* What you need to do
After finding the line with "thiet ke website cho truong tieu hoc" in the entries below, retype exactly each line from there through the line with "thiết kế web cho công ty bán vé máy bay", including that final line.

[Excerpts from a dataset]
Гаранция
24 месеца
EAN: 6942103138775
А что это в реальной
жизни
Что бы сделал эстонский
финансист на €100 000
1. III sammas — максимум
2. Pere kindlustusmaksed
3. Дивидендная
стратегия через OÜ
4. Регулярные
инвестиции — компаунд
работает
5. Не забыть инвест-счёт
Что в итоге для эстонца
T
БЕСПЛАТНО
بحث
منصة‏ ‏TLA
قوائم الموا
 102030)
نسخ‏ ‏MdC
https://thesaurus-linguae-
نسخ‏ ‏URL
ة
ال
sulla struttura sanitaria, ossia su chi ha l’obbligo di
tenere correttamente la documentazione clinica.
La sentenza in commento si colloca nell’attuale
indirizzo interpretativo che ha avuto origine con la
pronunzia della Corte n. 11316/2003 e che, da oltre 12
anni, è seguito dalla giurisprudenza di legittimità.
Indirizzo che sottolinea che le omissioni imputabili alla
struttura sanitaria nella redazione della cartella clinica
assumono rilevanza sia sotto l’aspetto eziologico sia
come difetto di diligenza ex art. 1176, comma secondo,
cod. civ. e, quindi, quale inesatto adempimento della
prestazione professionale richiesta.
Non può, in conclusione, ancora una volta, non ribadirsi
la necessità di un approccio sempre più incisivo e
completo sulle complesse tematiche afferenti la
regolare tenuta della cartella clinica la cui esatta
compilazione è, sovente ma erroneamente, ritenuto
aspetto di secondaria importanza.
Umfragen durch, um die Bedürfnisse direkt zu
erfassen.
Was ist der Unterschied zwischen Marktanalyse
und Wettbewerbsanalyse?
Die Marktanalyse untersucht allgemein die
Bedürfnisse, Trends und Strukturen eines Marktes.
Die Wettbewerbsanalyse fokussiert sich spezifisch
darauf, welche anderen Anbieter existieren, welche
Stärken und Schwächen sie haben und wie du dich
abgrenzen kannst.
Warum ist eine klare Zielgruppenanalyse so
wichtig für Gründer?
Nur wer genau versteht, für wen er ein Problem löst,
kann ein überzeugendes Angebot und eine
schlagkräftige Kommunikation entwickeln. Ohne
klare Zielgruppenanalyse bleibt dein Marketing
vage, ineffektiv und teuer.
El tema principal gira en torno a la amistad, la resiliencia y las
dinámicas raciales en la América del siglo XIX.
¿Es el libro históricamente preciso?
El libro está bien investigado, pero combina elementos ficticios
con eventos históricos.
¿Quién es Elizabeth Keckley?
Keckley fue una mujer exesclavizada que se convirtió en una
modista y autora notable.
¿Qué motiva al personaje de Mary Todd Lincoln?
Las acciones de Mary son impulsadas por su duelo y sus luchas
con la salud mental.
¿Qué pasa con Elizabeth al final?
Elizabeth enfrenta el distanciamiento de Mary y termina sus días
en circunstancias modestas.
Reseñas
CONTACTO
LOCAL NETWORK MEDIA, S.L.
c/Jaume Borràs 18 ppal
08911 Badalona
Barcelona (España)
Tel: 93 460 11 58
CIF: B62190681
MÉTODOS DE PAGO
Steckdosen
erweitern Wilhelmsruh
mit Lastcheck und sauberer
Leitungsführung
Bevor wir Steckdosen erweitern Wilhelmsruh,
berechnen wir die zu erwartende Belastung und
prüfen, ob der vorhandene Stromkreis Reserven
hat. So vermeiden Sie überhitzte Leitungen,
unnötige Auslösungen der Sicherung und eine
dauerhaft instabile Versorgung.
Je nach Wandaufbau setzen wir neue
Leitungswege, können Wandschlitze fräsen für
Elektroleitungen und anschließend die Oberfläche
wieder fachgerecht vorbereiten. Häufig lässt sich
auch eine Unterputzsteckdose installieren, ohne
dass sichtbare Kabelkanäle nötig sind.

==

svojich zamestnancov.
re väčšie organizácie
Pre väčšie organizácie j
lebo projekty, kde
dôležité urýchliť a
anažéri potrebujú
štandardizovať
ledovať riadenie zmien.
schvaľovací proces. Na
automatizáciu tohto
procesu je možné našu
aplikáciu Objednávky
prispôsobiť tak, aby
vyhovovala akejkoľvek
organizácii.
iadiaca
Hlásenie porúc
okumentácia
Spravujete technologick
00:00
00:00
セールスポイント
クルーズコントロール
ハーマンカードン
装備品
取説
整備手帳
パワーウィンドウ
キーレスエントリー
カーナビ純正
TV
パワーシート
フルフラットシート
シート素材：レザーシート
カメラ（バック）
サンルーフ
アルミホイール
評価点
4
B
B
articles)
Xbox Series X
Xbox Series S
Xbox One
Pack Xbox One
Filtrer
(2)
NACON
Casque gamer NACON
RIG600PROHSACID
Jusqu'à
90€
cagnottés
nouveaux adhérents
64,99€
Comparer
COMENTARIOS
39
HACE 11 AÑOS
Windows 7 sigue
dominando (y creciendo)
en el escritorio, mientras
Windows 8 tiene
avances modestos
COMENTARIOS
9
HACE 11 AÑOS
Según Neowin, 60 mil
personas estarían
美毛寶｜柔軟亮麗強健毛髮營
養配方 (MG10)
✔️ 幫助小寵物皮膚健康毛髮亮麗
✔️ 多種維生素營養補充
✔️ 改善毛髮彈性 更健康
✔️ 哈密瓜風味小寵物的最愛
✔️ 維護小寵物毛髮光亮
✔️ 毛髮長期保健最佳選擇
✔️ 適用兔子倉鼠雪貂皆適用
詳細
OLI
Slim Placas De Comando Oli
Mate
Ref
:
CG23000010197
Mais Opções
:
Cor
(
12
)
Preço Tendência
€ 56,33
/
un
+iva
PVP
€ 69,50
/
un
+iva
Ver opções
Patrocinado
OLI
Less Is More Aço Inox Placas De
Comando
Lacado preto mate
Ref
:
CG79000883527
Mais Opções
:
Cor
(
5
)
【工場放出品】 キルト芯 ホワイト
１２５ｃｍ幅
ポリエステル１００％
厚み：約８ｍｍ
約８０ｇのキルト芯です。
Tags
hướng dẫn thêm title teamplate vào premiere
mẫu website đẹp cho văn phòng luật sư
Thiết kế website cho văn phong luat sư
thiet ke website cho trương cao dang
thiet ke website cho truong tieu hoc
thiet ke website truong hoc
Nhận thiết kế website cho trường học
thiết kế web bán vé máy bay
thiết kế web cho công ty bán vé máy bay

==

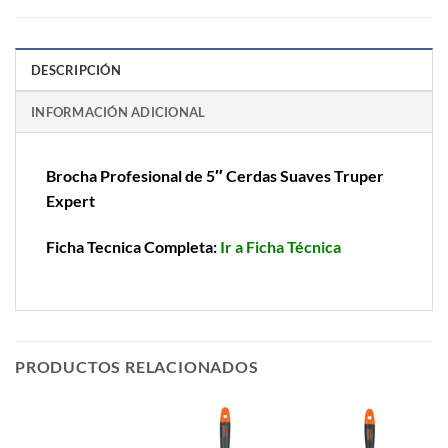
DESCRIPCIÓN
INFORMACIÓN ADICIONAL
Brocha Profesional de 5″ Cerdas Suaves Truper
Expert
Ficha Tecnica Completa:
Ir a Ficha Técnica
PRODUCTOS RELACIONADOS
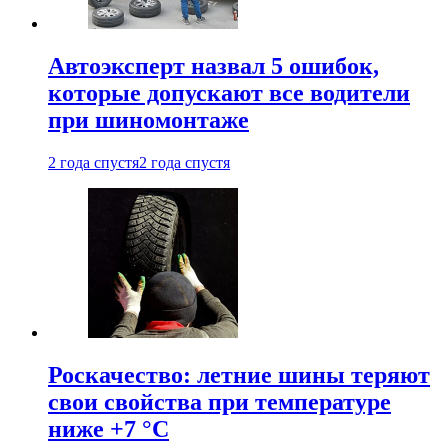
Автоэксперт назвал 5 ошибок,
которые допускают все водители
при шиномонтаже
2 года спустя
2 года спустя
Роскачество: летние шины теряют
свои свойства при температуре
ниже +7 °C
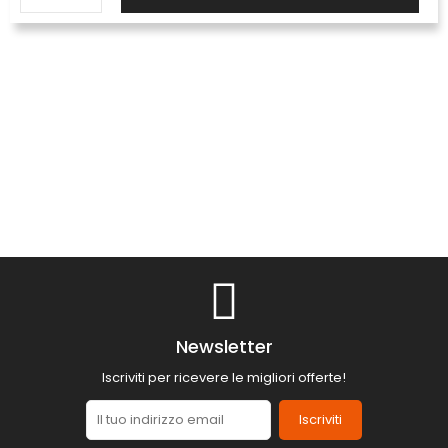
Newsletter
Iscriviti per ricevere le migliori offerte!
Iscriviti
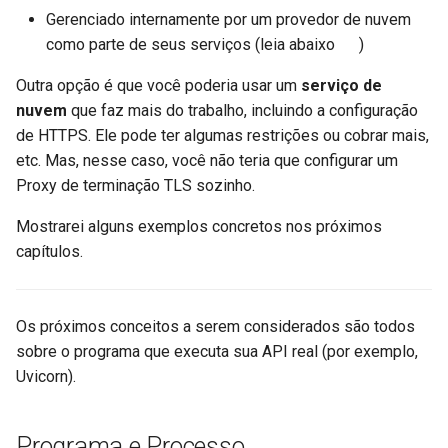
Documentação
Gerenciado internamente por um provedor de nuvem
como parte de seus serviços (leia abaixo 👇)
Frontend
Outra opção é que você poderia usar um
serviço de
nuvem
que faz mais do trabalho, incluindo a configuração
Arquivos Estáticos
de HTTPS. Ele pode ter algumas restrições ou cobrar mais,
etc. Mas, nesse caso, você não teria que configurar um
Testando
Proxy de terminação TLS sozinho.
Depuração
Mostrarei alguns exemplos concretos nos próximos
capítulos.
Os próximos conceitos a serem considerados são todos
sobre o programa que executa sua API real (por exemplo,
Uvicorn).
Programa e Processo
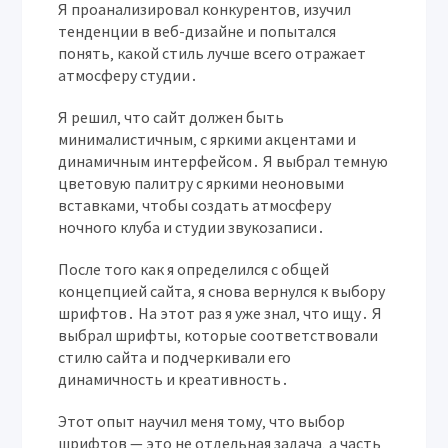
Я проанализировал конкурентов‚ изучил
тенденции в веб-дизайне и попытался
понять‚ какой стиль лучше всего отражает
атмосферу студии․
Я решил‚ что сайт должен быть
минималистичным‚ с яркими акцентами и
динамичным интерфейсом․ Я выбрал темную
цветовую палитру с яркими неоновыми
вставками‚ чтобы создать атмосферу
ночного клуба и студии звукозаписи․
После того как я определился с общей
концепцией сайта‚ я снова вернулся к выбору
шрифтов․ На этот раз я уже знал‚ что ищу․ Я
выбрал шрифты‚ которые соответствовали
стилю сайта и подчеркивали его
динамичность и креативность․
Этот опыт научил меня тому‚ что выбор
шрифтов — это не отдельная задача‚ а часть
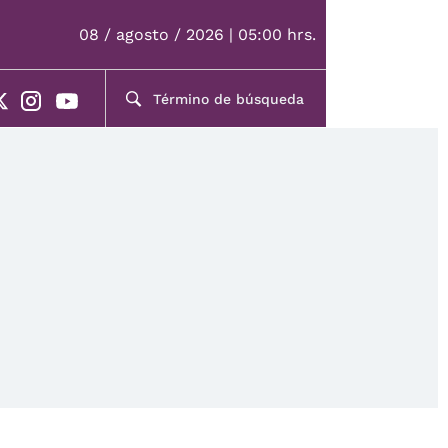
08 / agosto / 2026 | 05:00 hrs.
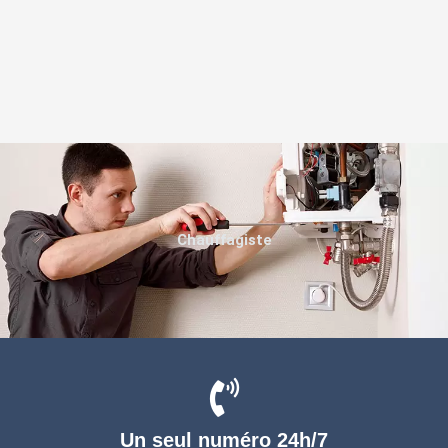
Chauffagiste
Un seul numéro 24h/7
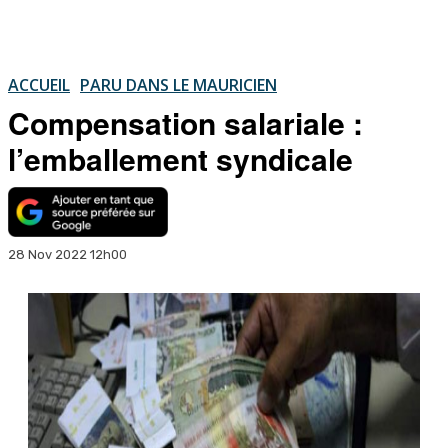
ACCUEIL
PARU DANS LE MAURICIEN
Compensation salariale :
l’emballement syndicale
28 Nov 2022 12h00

* Solution
thiet ke website cho truong tieu hoc
thiet ke website truong hoc
Nhận thiết kế website cho trường học
thiết kế web bán vé máy bay
thiết kế web cho công ty bán vé máy bay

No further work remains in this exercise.